Dimensions
224 x 153 x 18mm
"Here is the most telling fact: you wish to possess me.
Here is another fact: I loved you and let you think you could."
When Irene America discovers that her husband, Gil, has been reading her diary-his early stealth has given way to conversational slip-ups and telltale soda-can rings on her desk-she calmly drives to her bank in uptown Minneapolis and rents a safe-deposit box. There, in a room no bigger than a closet, she will begin her "Blue Notebook," as much the truth about her life and her marriage as the "Red Diary," still tucked away where her husband can find it, becomes a carefully calculated farce.

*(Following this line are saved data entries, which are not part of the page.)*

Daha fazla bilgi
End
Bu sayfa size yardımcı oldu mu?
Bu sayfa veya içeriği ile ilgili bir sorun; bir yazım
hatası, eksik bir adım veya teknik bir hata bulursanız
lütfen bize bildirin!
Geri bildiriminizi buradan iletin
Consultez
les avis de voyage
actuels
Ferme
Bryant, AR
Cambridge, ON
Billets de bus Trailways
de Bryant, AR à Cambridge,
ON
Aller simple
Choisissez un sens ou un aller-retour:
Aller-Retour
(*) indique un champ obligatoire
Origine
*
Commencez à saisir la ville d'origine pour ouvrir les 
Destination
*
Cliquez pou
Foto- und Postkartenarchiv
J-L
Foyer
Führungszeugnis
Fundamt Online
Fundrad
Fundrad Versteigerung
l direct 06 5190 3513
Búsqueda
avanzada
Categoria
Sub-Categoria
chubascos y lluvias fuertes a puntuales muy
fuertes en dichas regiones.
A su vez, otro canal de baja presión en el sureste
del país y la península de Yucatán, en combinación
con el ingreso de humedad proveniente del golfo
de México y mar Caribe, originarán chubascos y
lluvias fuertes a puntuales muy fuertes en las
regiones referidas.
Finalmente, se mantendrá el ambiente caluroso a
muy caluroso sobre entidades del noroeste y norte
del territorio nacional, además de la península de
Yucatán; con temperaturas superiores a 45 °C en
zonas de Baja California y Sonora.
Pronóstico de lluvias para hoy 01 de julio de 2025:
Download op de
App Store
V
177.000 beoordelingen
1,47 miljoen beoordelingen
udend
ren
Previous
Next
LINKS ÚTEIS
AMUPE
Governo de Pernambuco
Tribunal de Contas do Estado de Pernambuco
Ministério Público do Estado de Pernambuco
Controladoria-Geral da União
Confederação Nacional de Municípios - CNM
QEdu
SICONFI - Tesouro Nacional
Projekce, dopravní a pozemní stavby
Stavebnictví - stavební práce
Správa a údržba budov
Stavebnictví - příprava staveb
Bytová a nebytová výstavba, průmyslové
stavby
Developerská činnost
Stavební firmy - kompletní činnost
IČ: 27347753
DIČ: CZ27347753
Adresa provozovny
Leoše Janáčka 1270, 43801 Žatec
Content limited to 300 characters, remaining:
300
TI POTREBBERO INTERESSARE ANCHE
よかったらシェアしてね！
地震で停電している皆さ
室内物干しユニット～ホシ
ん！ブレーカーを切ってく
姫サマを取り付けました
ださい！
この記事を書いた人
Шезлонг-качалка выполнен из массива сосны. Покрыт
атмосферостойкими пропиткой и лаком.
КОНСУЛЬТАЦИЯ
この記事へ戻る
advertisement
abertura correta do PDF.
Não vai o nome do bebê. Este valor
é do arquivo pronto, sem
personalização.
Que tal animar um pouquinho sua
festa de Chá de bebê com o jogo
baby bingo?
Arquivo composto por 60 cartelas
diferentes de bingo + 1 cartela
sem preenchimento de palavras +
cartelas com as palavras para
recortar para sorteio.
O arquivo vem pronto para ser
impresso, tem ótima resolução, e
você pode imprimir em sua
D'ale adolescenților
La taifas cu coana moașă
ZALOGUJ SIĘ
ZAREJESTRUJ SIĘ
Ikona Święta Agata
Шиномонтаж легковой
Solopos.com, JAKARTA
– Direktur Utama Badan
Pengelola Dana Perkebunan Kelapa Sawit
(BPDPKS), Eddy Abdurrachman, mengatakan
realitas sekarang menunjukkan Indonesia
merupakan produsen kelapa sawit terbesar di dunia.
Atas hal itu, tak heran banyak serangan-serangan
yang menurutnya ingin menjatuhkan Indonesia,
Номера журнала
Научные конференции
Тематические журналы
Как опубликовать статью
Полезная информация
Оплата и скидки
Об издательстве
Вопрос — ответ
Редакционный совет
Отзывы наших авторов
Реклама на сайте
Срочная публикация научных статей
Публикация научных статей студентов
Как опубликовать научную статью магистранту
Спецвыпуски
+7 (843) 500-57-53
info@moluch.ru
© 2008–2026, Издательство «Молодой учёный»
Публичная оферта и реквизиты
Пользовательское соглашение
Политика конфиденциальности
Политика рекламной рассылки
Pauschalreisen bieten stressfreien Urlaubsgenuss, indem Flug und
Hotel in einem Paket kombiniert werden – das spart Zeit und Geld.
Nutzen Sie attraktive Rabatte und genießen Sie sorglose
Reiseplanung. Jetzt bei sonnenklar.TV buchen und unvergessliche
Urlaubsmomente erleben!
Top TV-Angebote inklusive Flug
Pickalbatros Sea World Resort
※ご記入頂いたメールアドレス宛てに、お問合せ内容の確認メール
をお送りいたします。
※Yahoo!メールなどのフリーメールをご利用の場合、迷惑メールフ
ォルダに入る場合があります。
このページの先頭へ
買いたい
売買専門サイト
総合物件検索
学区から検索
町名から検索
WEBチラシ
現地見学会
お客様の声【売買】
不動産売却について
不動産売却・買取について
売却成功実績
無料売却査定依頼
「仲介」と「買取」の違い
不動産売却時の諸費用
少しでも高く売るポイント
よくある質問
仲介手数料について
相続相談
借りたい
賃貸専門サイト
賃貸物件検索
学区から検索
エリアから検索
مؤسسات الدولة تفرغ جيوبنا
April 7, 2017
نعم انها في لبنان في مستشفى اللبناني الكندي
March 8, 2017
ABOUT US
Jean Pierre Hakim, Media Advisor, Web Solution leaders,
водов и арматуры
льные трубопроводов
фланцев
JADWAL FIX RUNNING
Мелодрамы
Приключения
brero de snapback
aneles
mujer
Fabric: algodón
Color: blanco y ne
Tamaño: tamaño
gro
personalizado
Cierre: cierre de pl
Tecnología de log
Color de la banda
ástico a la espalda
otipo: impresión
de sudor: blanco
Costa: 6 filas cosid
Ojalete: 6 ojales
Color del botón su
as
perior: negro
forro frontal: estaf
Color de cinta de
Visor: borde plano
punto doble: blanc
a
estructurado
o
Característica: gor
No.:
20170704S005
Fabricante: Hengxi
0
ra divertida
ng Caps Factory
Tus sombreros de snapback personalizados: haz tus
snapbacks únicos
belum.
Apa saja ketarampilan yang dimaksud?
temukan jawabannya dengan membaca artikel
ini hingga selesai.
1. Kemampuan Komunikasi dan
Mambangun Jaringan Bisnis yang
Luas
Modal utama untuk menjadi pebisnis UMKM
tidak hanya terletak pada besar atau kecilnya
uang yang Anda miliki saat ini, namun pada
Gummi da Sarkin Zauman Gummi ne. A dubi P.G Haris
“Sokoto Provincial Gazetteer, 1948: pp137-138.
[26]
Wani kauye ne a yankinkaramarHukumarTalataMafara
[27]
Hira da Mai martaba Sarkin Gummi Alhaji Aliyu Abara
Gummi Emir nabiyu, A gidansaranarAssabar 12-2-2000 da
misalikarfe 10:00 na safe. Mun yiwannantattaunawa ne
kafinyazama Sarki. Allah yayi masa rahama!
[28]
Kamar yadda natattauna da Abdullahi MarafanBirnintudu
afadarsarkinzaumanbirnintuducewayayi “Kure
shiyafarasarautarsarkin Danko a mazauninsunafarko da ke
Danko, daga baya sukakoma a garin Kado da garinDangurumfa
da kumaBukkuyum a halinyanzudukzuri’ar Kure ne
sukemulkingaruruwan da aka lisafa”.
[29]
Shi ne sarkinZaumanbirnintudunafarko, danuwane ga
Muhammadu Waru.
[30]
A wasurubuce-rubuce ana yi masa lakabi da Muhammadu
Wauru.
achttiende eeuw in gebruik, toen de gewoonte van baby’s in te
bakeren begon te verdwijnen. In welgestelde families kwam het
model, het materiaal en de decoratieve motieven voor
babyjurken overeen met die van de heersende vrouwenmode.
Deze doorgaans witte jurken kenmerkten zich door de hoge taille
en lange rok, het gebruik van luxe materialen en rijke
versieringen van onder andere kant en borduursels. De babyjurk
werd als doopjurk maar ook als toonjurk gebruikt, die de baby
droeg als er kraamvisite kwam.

Alternating between these two records, complemented by unflinching third-person narration, SHADOW TAG is a gripping account of a marriage in crisis. The struggle of one partner to reclaim her independence, while the other schemes to keep hold of what he thinks he possesses, fuels a tense and breathtaking psychological drama. When the novel opens, Irene has resumed work on her previously abandoned doctoral thesis about George Catlin, the nineteenth-century painter of Native Americans, whose subjects often accused him of stealing their souls. Gil, who gained notoriety as an artist through his emotionally revealing portraits of his wife-work that is adoring and sensual, but also humiliating, even shocking-realizes that the threat to his marriage, and his heart-pounding fear of losing Irene, may allow him to create the defining masterpieces of his career.
Meanwhile, Irene and Gil fight to keep up appearances for their three children: 14-year-old genius Florian, who is beginning to escape his family's unraveling with joints and stolen bottles of wine; Riel, their only daughter, an 11-year-old precociously and intensely consumed by planning for natural disaster; and sweet kindergartner Stoney, who was born, his parents come to realize, at the beginning of the end.
As her home increasingly becomes a place of violence and secrets, and she drifts further into alcoholism, Irene makes moves to end her marriage. But her connection to Gil is not so easily severed. And no decision worth making comes without loss. In brilliantly controlled prose, SHADOW TAG fearlessly explores the complex nature of love, the fluid boundaries of identity, and the anatomy of one family's pain.